TASK OBJECTIVE: Only the lines with the string "works" are needed; return each of them from the entries below.

^^^^^^^^^^^^^^^^

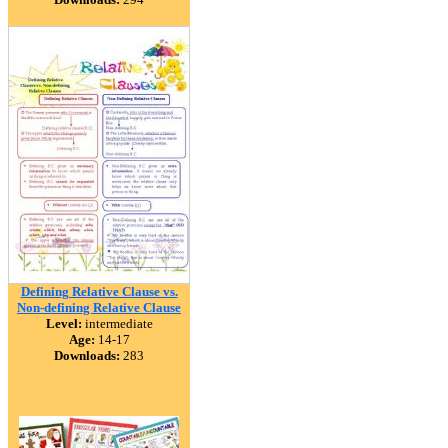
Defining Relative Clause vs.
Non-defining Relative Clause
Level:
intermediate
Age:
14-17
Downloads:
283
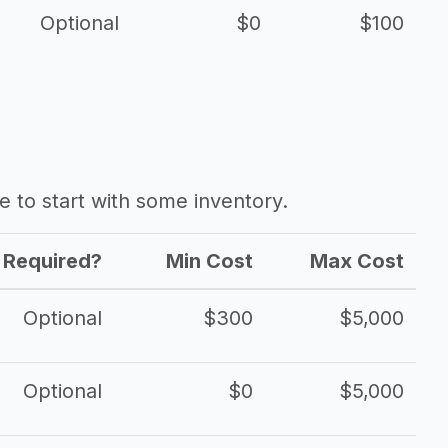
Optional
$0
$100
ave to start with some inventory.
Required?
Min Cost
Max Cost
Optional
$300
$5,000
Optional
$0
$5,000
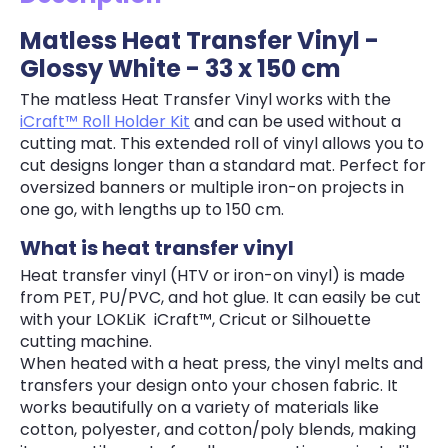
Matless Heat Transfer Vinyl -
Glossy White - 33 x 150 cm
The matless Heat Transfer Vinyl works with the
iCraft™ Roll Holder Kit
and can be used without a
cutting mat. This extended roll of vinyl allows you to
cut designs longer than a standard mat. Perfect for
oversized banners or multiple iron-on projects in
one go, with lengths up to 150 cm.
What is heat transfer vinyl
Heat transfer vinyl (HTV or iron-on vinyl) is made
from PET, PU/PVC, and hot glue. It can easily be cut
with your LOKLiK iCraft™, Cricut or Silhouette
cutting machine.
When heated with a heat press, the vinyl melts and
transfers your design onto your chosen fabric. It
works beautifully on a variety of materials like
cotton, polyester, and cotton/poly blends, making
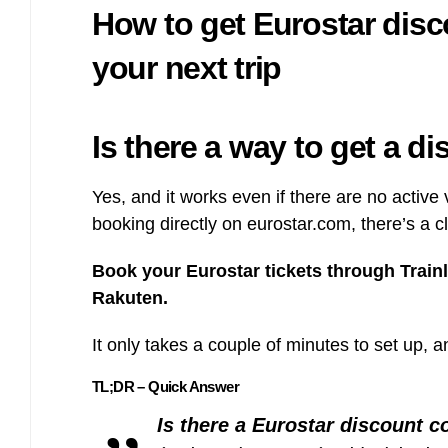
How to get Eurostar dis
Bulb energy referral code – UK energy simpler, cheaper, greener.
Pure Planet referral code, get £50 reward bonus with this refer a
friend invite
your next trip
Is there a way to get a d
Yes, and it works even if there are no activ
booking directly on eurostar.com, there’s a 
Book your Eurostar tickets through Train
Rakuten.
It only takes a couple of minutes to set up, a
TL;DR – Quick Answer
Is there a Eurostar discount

^^^^^^^^^^^^^^^^

WRITTEN ANSWER:
The matless Heat Transfer Vinyl works with the
works beautifully on a variety of materials like
Yes, and it works even if there are no activ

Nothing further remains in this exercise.